(Saved data entries)

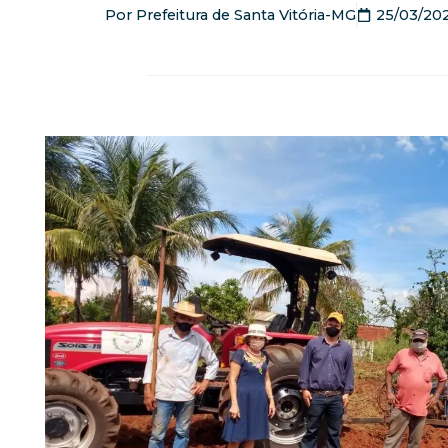
Por
Prefeitura de Santa Vitória-MG
25/03/20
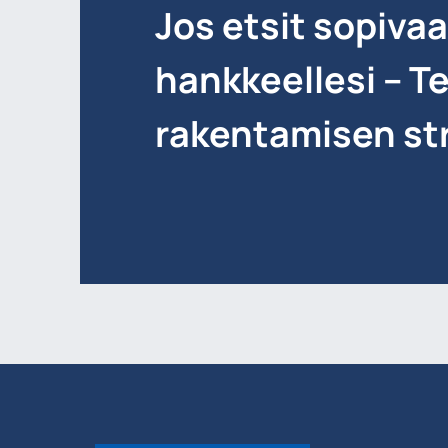
Jos etsit sopiva
hankkeellesi – T
rakentamisen str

### WHAT THE EXERCISE ASKS
Quote all of the entries word for word, omitting any pictures.

### SOLUTION TO THE EXERCISE
Por
Prefeitura de Santa Vitória-MG
25/03/20
Jos etsit sopiva
hankkeellesi – T
rakentamisen str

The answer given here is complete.